Task objective:
Everything from the line that holds "professional-level formatting and" through the end of the data below should be output exactly, both ends included.

Data records:
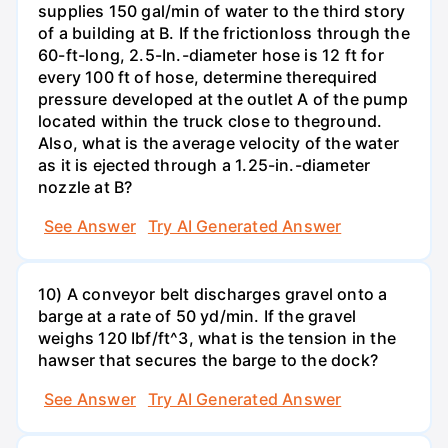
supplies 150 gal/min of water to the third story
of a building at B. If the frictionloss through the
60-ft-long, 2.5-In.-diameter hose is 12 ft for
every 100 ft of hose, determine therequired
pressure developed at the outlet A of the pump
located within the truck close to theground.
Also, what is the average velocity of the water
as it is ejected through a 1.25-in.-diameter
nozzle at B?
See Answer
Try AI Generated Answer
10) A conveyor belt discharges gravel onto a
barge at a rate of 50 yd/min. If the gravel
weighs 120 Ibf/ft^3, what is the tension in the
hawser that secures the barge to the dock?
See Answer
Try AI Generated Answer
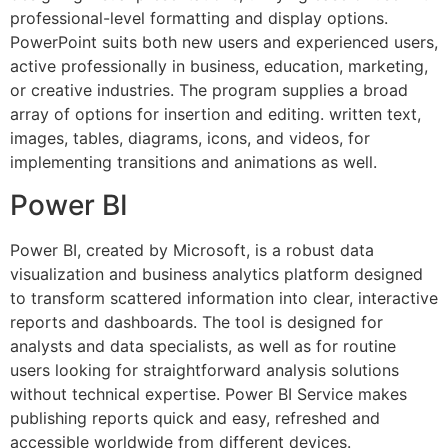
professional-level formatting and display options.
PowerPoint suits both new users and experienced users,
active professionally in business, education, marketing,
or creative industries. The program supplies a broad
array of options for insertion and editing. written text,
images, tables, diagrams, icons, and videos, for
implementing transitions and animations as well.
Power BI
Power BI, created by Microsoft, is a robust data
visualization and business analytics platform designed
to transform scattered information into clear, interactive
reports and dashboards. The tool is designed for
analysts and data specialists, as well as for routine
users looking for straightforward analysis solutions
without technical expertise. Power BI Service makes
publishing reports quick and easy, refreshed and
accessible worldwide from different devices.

Solved exercise:
professional-level formatting and display options.
PowerPoint suits both new users and experienced users,
active professionally in business, education, marketing,
or creative industries. The program supplies a broad
array of options for insertion and editing. written text,
images, tables, diagrams, icons, and videos, for
implementing transitions and animations as well.
Power BI
Power BI, created by Microsoft, is a robust data
visualization and business analytics platform designed
to transform scattered information into clear, interactive
reports and dashboards. The tool is designed for
analysts and data specialists, as well as for routine
users looking for straightforward analysis solutions
without technical expertise. Power BI Service makes
publishing reports quick and easy, refreshed and
accessible worldwide from different devices.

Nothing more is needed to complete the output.